Lucy Terry (c. 1730–1821), orator/ poet.

Lucy Terry was the creator of the earliest known work of literature by an African American. Her poem, “Bar’s Fight,” created when the poet was sixteen years old, records an Indian ambush of two white families on 25 August 1746 in a section of Deerfield, Massachusetts, known as “the Bars,” a colonial word for meadows. Composed in rhymed tetrameter couplets and probably designed to be sung, Terry’s ballad was preserved in the memories of local singers until it was published in Josiah Holland’s History of Western Massachusetts in 1855. Although Terry had grown up a slave in Deerfield, “Bar’s Fight” conveys genuine sympathy for the white men and women who died in the skirmish.

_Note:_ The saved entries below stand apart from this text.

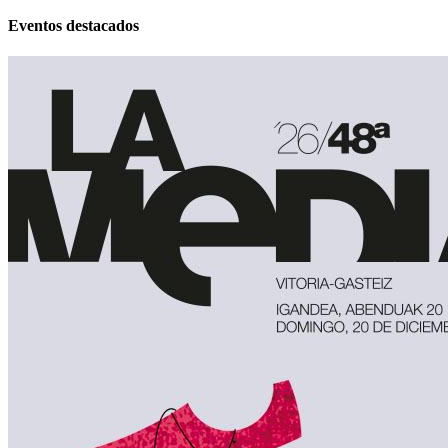
Eventos destacados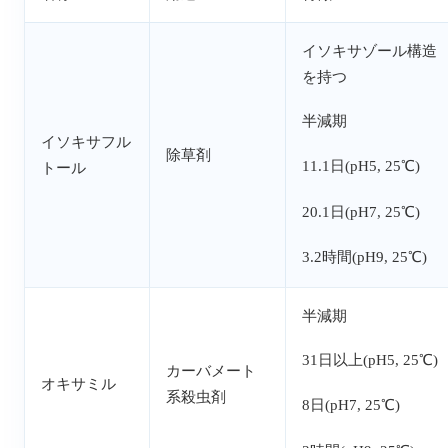
イソキサゾール構造
を持つ
半減期
イソキサフル
除草剤
11.1日(pH5, 25℃)
トール
20.1日(pH7, 25℃)
3.2時間(pH9, 25℃)
半減期
31日以上(pH5, 25℃)
カーバメート
オキサミル
系殺虫剤
8日(pH7, 25℃)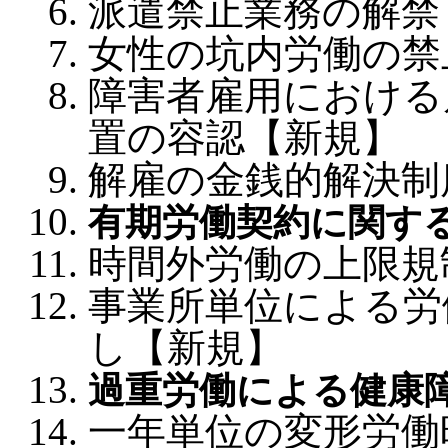
派遣禁止業務の解禁
女性の坑内労働の禁
障害者雇用における
置の容認【新規】
解雇の金銭的解決制
有期労働契約に関す
時間外労働の上限規
事業所単位による労
し【新規】
過重労働による健康
一年単位の変形労働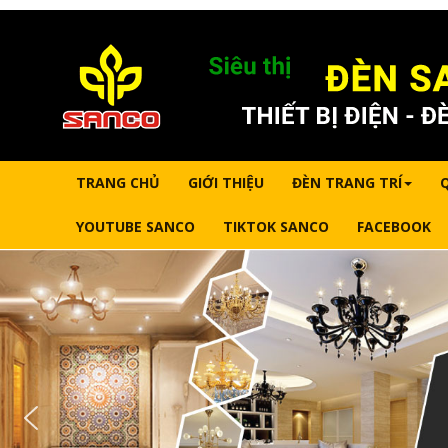
TRANG CHỦ
GIỚI THIỆU
ĐÈN TRANG TRÍ
YOUTUBE SANCO
TIKTOK SANCO
FACEBOOK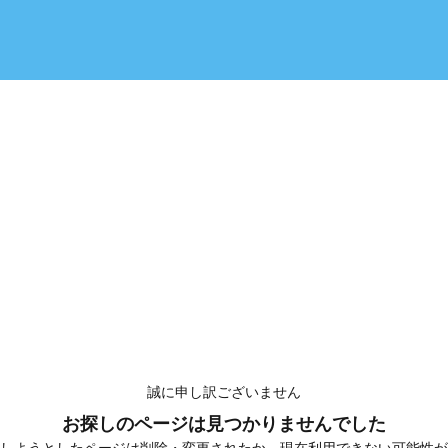
誠に申し訳ございません
お探しのページは見つかりませんでした
しようとしたページは削除・変更されたか、現在利用できない可能性が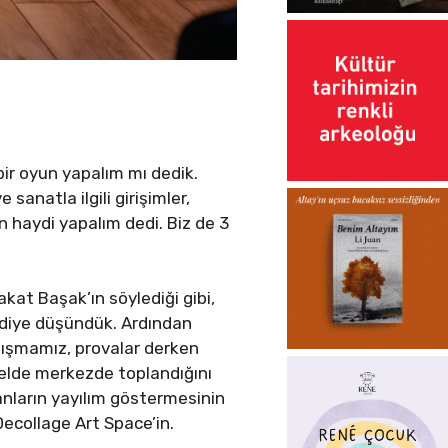
bir oyun yapalım mı dedik.
anatla ilgili girişimler,
 haydi yapalım dedi. Biz de 3
kat Başak’ın söylediği gibi,
m diye düşündük. Ardından
alışmamız, provalar derken
enelde merkezde toplandığını
anların yayılım göstermesinin
ecollage Art Space’in.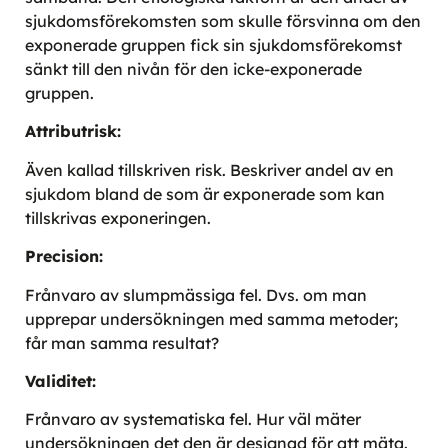
sjukdomsförekomsten som skulle försvinna om den
exponerade gruppen fick sin sjukdomsförekomst
sänkt till den nivån för den icke-exponerade
gruppen.
Attributrisk:
Även kallad tillskriven risk. Beskriver andel av en
sjukdom bland de som är exponerade som kan
tillskrivas exponeringen.
Precision:
Frånvaro av slumpmässiga fel. Dvs. om man
upprepar undersökningen med samma metoder;
får man samma resultat?
Validitet:
Frånvaro av systematiska fel. Hur väl mäter
undersökningen det den är designad för att mäta.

Lucy Terry was born in Africa, kidnapped as an infant, and sold into slavery in Rhode Island. In 1735, when she was about five years old, she became the property of Ensign Ebenezer Wells of Deerfield, Massachusetts. After converting to Christianity she became a member of her master’s church in 1744. She remained a slave until Obijah Prince, a wealthy free black, bought her freedom and married her in 1756. In 1760, the Princes moved to Guilford, Vermont, where Lucy’s reputation as a storyteller and a strong defender of African American civil rights grew. Committed to an education for her six children, Lucy Terry Prince encouraged her oldest son to apply for admission to Williams College. When he was refused, she traveled to Williamstown, Massachusetts, and delivered a three-hour argument to the college’s trustees against Williams’s policy of racial discrimination. Though unsuccessful, this effort augmented Lucy Terry Prince’s regional reputation as a skilled orator. After her husband’s death in 1794, she moved to Sunderland, Ver mont, where she died in 1821. “Bar’s Fight,” though of slight significance from a purely literary point of view, testifies to African American participation, from early colonial times, in the inscription of the cultural memory of the United States.